I don’t watch a lot of tv but just yesterday was thinking how therapeutic it can be. Such a great little escape when I’m really hurting. Little People, Big World is my show. I vicariously live through these loving, decent folks’ lives. I never had kids so it’s fun to see their babies and just an honest portrayal of a family. My favorite show though is Alone on Thursday nights. Survival out in the Mongolian wilderness night after night. I also like Rattled and think a new season is coming. It’s fun to analyze the different relationships and see who gets it right and why. It’s all about attitude and having good judgement to allow good people to come into your life. So hard to watch the abusive stories and see what people can do to eachother, you wanna throttle them. You wanna yell at the screen, “ get away from him” or “ you deserve better!”

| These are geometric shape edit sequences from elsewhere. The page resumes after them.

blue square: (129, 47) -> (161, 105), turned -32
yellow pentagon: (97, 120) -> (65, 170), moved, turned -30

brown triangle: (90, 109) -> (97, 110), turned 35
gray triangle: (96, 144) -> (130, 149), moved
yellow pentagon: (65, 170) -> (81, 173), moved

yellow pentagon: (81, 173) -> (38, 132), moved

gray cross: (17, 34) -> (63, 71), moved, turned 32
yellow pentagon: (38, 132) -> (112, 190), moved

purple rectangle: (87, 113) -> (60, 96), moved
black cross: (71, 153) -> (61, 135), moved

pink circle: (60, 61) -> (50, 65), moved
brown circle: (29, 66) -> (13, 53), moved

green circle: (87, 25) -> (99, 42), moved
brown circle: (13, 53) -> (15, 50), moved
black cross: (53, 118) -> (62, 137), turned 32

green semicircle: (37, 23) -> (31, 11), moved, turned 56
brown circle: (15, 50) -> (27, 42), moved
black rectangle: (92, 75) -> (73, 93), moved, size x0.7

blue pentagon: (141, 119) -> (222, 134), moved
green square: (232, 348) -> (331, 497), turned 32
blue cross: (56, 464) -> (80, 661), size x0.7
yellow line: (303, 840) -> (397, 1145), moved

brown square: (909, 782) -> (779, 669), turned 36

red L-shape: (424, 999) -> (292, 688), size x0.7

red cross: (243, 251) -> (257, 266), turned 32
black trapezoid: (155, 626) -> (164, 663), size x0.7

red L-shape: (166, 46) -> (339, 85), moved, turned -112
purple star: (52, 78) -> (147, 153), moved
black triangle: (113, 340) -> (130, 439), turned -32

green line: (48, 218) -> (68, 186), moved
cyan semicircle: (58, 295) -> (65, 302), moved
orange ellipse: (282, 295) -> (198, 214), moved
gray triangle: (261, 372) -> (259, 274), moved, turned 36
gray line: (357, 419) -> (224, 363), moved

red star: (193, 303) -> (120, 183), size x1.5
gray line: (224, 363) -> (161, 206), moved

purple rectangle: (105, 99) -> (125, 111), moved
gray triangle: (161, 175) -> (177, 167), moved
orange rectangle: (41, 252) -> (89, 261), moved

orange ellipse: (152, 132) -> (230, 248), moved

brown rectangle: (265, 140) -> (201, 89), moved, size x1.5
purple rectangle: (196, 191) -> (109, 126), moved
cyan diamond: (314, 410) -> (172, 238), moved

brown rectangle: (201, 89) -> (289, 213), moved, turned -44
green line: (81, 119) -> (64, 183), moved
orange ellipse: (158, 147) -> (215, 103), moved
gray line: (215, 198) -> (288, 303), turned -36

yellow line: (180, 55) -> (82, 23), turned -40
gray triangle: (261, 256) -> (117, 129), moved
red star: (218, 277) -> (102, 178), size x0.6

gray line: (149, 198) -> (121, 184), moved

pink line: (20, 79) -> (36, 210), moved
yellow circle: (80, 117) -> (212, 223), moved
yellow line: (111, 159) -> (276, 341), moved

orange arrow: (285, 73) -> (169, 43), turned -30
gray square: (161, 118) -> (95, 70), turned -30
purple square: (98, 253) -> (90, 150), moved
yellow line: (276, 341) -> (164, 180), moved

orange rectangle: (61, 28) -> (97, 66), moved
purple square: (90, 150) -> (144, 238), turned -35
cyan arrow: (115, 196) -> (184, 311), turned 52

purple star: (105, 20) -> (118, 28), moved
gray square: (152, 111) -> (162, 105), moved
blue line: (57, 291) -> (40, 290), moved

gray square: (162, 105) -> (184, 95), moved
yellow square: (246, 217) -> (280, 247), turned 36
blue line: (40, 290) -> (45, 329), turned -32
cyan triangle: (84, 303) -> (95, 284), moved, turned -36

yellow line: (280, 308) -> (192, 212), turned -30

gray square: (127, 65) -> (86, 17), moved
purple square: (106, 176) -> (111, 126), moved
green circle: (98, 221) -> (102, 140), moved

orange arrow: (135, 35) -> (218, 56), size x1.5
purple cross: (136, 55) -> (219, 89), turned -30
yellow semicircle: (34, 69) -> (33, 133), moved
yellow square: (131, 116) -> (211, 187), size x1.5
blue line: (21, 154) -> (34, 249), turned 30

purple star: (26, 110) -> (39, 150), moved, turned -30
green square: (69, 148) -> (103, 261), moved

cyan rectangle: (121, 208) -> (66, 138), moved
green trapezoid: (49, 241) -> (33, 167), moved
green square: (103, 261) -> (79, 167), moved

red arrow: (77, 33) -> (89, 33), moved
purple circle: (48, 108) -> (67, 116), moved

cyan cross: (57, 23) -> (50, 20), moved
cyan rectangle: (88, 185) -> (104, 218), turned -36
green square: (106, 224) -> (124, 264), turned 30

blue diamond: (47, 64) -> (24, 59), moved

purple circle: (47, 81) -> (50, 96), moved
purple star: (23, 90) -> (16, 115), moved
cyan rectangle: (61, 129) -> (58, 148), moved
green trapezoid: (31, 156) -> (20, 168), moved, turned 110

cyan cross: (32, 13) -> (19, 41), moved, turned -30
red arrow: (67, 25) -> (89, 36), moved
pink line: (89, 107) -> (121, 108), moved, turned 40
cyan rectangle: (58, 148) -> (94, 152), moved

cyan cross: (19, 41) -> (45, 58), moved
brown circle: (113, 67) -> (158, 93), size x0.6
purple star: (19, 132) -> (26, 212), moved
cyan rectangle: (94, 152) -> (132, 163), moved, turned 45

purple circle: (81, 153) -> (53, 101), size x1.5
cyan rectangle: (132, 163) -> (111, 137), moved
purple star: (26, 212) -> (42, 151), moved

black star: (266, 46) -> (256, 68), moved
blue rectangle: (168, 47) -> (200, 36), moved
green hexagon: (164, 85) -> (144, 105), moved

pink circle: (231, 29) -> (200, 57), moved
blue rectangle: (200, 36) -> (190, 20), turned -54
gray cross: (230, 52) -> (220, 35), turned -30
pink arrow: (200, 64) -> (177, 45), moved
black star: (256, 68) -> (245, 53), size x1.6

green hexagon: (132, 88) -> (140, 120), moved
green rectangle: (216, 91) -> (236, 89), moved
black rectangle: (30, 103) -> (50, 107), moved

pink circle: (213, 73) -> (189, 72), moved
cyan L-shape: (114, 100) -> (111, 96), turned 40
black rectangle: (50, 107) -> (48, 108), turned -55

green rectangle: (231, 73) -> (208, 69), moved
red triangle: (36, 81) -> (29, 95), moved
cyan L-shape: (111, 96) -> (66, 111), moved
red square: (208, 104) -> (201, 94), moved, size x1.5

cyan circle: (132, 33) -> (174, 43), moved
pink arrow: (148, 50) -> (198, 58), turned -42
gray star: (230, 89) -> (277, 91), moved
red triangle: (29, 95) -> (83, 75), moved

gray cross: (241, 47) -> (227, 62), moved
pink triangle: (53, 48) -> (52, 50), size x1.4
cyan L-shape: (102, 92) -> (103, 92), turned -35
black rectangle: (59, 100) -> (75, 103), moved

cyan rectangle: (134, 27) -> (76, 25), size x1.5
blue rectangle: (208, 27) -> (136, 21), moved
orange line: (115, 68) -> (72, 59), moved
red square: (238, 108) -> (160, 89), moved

Unfortunately, I have to be really careful what I watch - it can't have any violence in it. So I watch the same things over and over. I watch a lot of HGTV, especially Fixer Upper; Hallmark Channel ( right now they are showing all Christmas movies, which was nice to see snowy scenes last week when it was over 100 degrees), Disney channel, especially Andi Mack and PBS shows, especially the cartoons, Arthur and Clifford the Big Red Dog. I know it sounds crazy that a grown woman would watch those shows but it is what can calm me down. Sometimes, however, especially when I have been watching a lot of TV, it can get boring. I am trying to venture out to some other shows just to give me variety.